Man-In-The-Middle (MITM)

• Proxy only tools

Proxy tools only permit interaction with the parts of the HTTP protocol, like the header and the body of a transaction, but do not have the capability to intercept the TCP connection between client and server. To intercept the communication, it’s necessary to use other network attack tools or configure the browser.
https://www.owasp.org/index.php/Man-in-the-middle_attack

• mitmproxy is a free and open source interactive HTTPS proxy.

https://mitmproxy.org/

• A Man-In-The-Middle (MITM) attack is achieved when an attacker poisons the ARP cache of two devices with the (48-bit) MAC address of their Ethernet NIC (Network Interface Card). Once the ARP cache has been successfully poisoned, each of the victim devices send all their packets to the attacker when communicating to the other device. This puts the attacker in the middle of the communications path between the two victim devices; hence the name Man-In-The-Middle (MITM) attack. It allows an attacker to easily monitor all communication between victim devices.

http://www.cisco.com/c/en/us/products/collateral/switches/catalyst-6500-series-switches/white_paper_c11_603839.html

• In cryptography and computer security, a man-in-the-middle attack (often abbreviated to MITM, MitM, MIM, MiM or MITMA) is an attack where the attacker secretly relays and possibly alters the communication between two parties who believe they are directly communicating with each other

https://en.wikipedia.org/wiki/Man-in-the-middle_attack

• In computer networking, ARP spoofing, ARP cache poisoning, or ARP poison routing, is a technique by which an attacker sends (spoofed) Address Resolution Protocol (ARP) messages onto a local area network. Generally, the aim is to associate the attacker's MAC address with the IP address of another host, such as the default gateway, causing any traffic meant for that IP address to be sent to the attacker instead.

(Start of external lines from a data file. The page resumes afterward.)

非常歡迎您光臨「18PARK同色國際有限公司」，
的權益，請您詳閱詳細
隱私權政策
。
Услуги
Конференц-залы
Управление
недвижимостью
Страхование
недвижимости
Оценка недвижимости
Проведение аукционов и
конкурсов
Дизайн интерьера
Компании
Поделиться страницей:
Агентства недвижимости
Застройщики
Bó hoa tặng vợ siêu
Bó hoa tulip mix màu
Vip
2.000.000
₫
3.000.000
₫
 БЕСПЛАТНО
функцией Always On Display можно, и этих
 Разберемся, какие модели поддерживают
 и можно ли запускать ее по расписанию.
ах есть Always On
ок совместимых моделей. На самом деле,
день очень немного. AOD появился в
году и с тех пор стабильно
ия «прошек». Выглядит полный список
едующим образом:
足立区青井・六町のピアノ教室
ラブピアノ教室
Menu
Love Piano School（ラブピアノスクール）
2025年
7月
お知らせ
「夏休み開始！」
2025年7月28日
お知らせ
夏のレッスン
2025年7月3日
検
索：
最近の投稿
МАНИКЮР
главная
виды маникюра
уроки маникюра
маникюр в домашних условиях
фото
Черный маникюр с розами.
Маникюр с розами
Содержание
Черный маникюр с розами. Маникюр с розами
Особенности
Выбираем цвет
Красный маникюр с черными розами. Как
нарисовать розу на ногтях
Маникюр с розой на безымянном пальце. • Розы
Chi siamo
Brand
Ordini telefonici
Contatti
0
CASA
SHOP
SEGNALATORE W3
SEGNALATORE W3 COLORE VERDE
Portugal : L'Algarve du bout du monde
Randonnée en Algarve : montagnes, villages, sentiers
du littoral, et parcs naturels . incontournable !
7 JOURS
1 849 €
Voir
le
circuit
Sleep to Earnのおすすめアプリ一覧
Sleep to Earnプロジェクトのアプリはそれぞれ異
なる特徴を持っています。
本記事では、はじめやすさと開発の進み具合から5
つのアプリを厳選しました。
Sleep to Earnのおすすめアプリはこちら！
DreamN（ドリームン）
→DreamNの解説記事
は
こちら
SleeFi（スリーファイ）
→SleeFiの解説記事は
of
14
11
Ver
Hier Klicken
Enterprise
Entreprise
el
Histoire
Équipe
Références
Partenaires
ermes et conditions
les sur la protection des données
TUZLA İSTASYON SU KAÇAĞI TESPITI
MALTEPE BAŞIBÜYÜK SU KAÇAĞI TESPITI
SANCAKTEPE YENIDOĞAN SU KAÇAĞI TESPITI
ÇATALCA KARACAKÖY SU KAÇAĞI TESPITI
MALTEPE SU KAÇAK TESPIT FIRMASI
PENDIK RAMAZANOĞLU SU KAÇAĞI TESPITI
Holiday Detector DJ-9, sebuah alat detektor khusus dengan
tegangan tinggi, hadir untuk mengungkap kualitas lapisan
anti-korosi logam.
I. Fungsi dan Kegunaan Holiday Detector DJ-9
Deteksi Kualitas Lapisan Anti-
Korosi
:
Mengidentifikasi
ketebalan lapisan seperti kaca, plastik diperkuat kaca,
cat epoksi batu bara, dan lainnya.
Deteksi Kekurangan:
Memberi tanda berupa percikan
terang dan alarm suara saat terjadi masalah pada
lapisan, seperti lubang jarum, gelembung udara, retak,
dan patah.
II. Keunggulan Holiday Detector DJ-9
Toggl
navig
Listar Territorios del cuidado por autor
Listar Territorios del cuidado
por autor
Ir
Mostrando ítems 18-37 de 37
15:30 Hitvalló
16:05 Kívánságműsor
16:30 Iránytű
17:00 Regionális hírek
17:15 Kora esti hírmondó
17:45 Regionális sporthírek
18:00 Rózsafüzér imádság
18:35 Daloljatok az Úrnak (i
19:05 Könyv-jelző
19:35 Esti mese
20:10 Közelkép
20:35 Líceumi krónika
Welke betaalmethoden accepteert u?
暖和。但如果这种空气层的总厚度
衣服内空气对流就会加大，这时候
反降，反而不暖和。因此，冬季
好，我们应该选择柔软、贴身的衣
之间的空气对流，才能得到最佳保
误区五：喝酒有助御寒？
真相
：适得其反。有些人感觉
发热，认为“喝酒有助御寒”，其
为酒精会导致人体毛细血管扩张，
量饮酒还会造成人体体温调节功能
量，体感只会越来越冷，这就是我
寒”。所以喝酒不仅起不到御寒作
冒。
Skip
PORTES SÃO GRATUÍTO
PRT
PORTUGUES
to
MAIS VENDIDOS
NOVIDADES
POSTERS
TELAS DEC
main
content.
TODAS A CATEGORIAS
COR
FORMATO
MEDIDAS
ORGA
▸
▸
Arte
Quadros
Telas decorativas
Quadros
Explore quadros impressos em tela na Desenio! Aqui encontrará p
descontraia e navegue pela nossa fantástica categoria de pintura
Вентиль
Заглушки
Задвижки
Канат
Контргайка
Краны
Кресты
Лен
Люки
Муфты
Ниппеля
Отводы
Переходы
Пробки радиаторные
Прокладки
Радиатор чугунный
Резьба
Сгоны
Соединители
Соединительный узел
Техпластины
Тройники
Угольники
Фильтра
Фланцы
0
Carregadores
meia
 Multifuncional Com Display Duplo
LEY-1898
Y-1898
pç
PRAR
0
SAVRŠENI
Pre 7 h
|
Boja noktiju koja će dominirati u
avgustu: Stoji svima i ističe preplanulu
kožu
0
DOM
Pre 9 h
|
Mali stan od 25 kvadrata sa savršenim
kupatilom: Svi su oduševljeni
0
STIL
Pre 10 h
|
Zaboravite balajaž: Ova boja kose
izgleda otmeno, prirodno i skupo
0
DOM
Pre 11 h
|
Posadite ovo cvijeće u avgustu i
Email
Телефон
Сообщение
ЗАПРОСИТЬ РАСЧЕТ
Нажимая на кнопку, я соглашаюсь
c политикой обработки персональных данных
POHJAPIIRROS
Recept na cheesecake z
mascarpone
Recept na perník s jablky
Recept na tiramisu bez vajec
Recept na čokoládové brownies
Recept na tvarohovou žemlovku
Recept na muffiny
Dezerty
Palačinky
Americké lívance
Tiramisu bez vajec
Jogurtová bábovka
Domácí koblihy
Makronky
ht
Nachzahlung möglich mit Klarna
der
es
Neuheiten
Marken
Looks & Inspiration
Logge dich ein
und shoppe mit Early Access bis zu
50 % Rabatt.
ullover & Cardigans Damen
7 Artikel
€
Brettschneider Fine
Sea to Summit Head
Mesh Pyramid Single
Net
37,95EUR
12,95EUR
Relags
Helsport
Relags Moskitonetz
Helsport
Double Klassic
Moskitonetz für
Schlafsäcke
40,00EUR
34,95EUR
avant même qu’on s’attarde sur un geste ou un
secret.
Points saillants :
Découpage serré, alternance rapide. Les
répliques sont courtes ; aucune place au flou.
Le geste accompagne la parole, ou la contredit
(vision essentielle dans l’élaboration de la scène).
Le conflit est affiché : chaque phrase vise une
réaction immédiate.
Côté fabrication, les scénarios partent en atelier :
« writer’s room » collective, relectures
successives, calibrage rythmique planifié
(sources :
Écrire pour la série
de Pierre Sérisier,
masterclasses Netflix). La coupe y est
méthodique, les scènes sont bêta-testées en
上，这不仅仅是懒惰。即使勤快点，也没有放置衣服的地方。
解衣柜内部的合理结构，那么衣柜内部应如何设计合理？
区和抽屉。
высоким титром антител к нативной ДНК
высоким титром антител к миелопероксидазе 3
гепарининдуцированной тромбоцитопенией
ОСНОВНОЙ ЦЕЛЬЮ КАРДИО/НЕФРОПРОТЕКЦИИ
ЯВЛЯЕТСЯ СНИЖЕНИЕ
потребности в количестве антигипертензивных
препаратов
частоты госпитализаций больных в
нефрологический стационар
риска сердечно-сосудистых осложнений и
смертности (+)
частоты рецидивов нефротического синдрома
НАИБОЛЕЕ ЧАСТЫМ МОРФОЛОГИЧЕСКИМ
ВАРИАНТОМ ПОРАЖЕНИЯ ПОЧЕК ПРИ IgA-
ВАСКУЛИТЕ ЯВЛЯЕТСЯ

ARP spoofing may allow an attacker to intercept data frames on a network, modify the traffic, or stop all traffic. Often the attack is used as an opening for other attacks, such as denial of service, man in the middle, or session hijacking attacks
https://en.wikipedia.org/wiki/ARP_spoofing

• ARP is the Address Resolution Protocol. Essentially all it does is resolve a logical IP address to a physical Hardware (MAC) address.

ARP stands for Address Resolution Protocol. It is used to associate a layer 3 (Network layer) address (such as an IP address) with a layer 2 (Data Link layer) address (MAC address).

http://mellowd.co.uk/ccie/?tag=how-does-arp-work
http://forums.sureshkumar.net/networking-interview-technical-questions/14810-networking-what-arp-how-does-work.html

• ARP cache

The ARP cache can contain dynamic (learned) entries and static (user-configured) entries

Entries in the static ARP table are user-configured.
You can add entries to the static ARP table regardless of whether or not the device the entry is for is connected to the Layer 3 switch.

Layer 3 switches have a static ARP table. Layer 2 switches do not.
http://www.brocade.com/content/html/en/configuration-guide/FI_08030_L3/GUID-B5A197B6-5EB5-481E-8535-5DC9FD66CA14.html

• Gratuitous ARP could mean both gratuitous ARP request or gratuitous ARP reply.

Gratuitous in this case means a request/reply that is not normally needed according to the ARP specification (RFC 826) but could be used in some cases.
A gratuitous ARP request is an AddressResolutionProtocol request packet where the source and destination IP are both set to the IP of the machine issuing the packet and the destination MAC is the broadcast address ff:ff:ff:ff:ff:ff. Ordinarily, no reply packet will occur. A gratuitous ARP reply is a reply to which no request has been made.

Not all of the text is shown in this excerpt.